From the technical line type, because it is a new high, traders on USDJPY should adopt a protection mechanism that does not go against the trend in the short term. This new high will definitely drive technical analysis to a high figure or an indication of upward trend. In short, traders are advised to follow the trend, otherwise to buy the yen later.

image.png

USDJPY -H4

Resistance 1: 115.520 / Resistance 2: 116.200

Support 1: 114.950 / Support 2: 114.680 / Support 3: 113.150

【GBPUSD】

The unexpected interest rate hike in the United Kingdom in December 2021 made the market think that the Bank of England should not only raise interest rates once and that the rate of interest rate hikes in the United Kingdom in 2022 should not be lesser than the United States.

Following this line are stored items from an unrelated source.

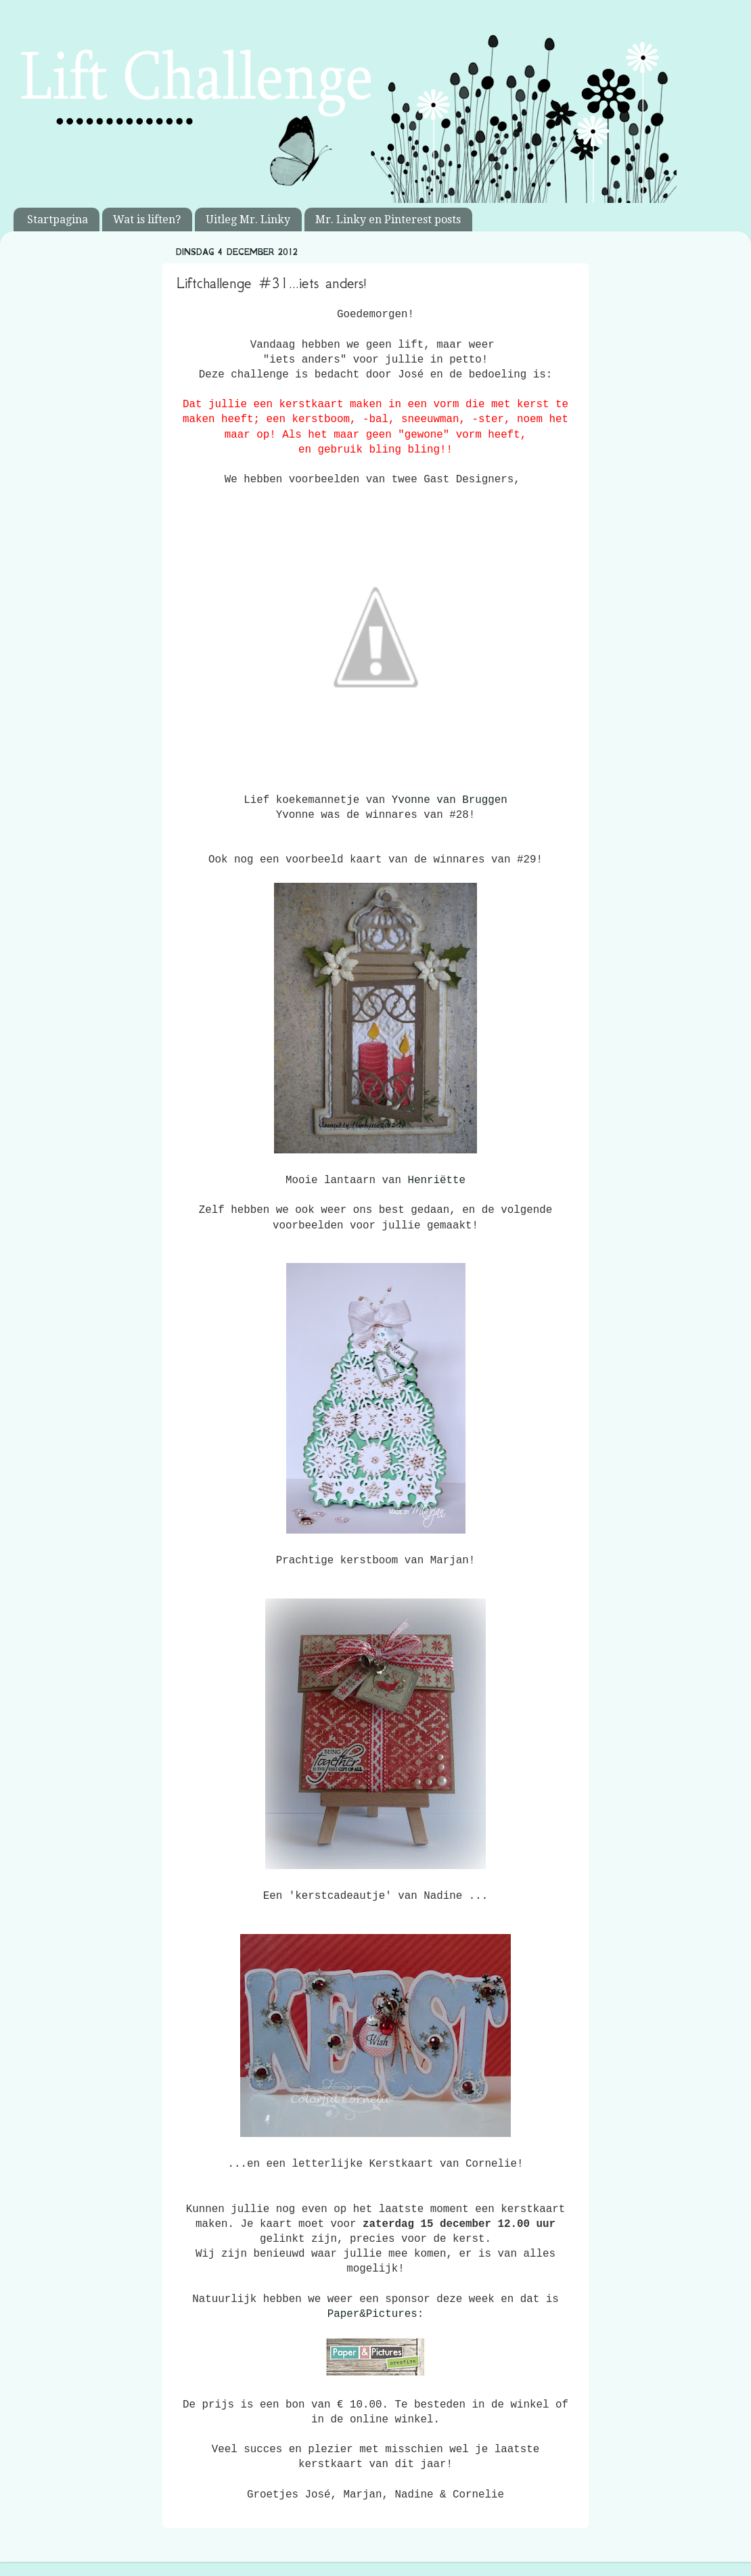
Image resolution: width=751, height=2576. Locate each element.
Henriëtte (436, 1180)
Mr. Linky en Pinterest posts (388, 219)
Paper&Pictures (372, 2314)
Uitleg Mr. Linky (248, 219)
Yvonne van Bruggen (449, 800)
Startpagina (57, 219)
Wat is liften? (147, 219)
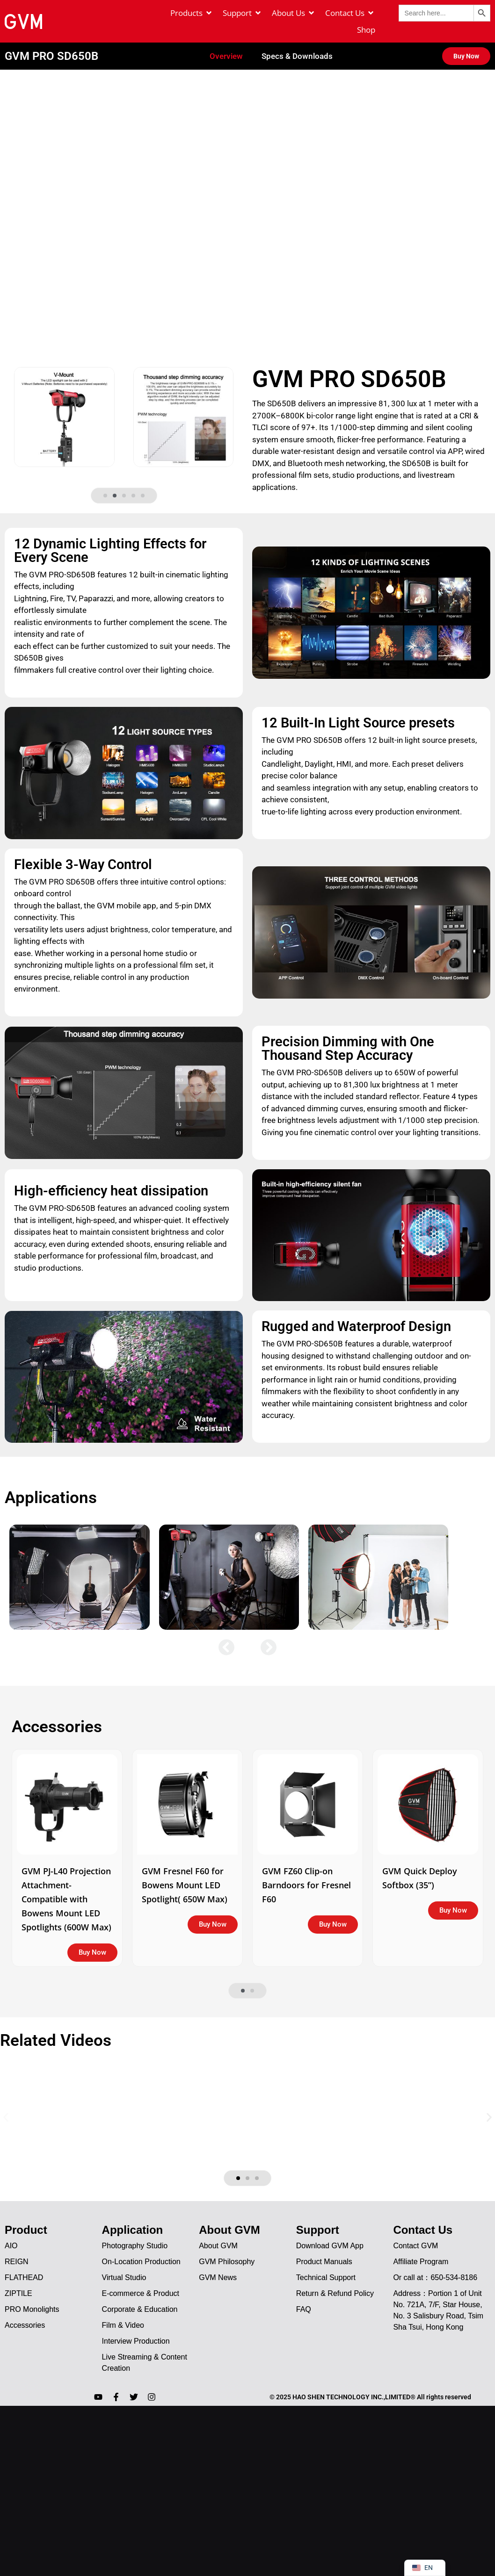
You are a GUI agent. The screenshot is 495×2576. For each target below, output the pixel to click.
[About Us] (293, 13)
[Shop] (366, 30)
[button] (105, 483)
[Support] (242, 13)
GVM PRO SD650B (51, 42)
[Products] (192, 13)
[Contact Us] (350, 13)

This is due to GBPUSD being a relatively strong currency compared to other non-US currencies.

GBPUSD is basically a line chart that is on the high.

A trend style trade strategy should be much easier to do than a counter-trend trade strategy.

image.png

GBPUSD-H4

Resistance 1: 1.35200 / Resistance 2: 1.35800

Support 1: 1.34780 / Support 2: 1.33750 / Support 3: 1.32780

【USOIL】

OPEC+ of the Oil Exporting Countries Organization decided to maintain the plan of increasing production by 400,000 barrels per day in a joint meeting with Russia.

This is because although the new Omicron variant spreads very quickly, the impact on severe diseases seems to be limited.

The crude oil meeting believes that the demand for crude oil will not be affected too much.

In terms of technical lines, the trend of crude oil is still in a bullish pattern with Alligator a golden cross and KD has becoming a death cross in the high figure, so overall it is indeed bulls.

KD shows that there is a slight pullback.

Traders are advised not to chase the high as following the trend will be better.

image.png

USOIL-H4

Resistance 1: 77.550 / Resistance 2: 78.420 / Resistance 3: 79.850

Support 1: 74.120 / Support 2: 73.050 / Support 3: 71.202

OneProSpecial Analyst

Buy or sell or copy trade atwww.OneProglobal.com

The foregoing is a personal opinion only and does not represent any opinion ofOneProGlobal, nor is there any guarantee of reliability, accuracy or originality in the foregoing.

Forex and CFD trading may pose a risk to your invested capital.

Before making an investment decision, investors should consider their own circumstances to assess the risks of investment products. If necessary, consult a professional investment advisor.

www.oneproglobal.com

Be the first to comment

Leave a Reply

Your email address will not be published.